Step 4: Visualize Clusters

Using PCA for Dimensionality Reduction

pca = PCA(n_components=2)
data_pca = pca.fit_transform(data.drop('Cluster', axis=1))

# Create a DataFrame for visualization
pca_df = pd.DataFrame(data_pca, columns=['PCA1', 'PCA2'])
pca_df['Cluster'] = data['Cluster']

# Visualize using Seaborn
plt.figure(figsize=(10, 8))
sns.scatterplot(x='PCA1', y='PCA2', hue='Cluster', data=pca_df, palette='viridis')
plt.title('Customer Segments Visualization with PCA')
plt.show()

Visualizing Feature Importance for Each Cluster

# Melt the dataframe for better visualization
cluster_profile_melted = cluster_profile.reset_index().melt(id_vars='Cluster', var_name='Feature', value_name='Mean')

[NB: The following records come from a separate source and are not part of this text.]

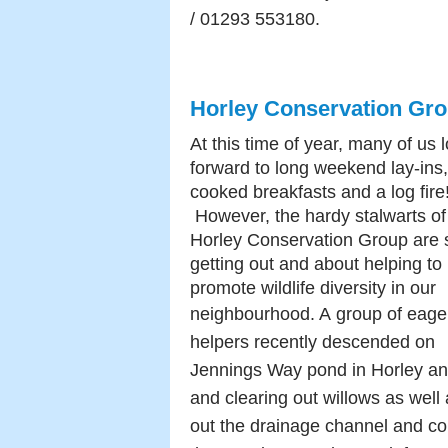
/ 01293 553180.
Horley Conservation Gr
At this time of year, many of us 
forward to long weekend lay-ins,
cooked breakfasts and a log fire
However, the hardy stalwarts of
Horley Conservation Group are st
getting out and about helping to
promote wildlife diversity in our
neighbourhood. A
group of eage
helpers recently descended on
Jennings Way pond in Horley an
and clearing out willows as wel
out the drainage channel and cop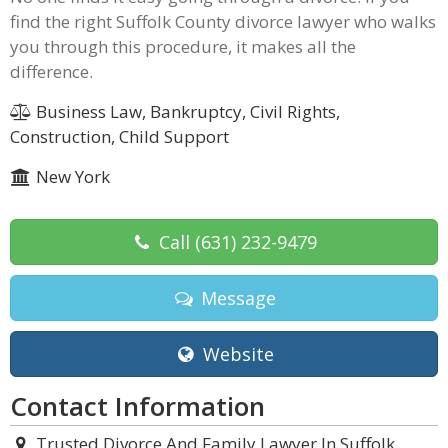
find the right Suffolk County divorce lawyer who walks
you through this procedure, it makes all the
difference.
Business Law, Bankruptcy, Civil Rights,
Construction, Child Support
New York
Call
(631) 232-9479
Message
Website
Contact Information
Trusted Divorce And Family Lawyer In Suffolk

plt.figure(figsize=(15, 8))
sns.barplot(data=cluster_profile_melted, x='Feature', y='Mean', hue='Cluster', palette='viridis')
plt.title('Feature Importance Across Clusters')
plt.xticks(rotation=45)
plt.show()

Visualizing Clusters Using Pairplot

# This can be computationally expensive with many features
# Using `hue` to visualize clusters in feature pairs

sns.pairplot(data, hue='Cluster', palette='viridis')
plt.suptitle('Cluster Pairplot', y=1.02)
plt.show()

By following these steps, you can effectively interpret and visualize the clusters of your customer segmentation analysis, allowing you to derive actionable insights regarding purchasing behavior, demographics, and engagement levels.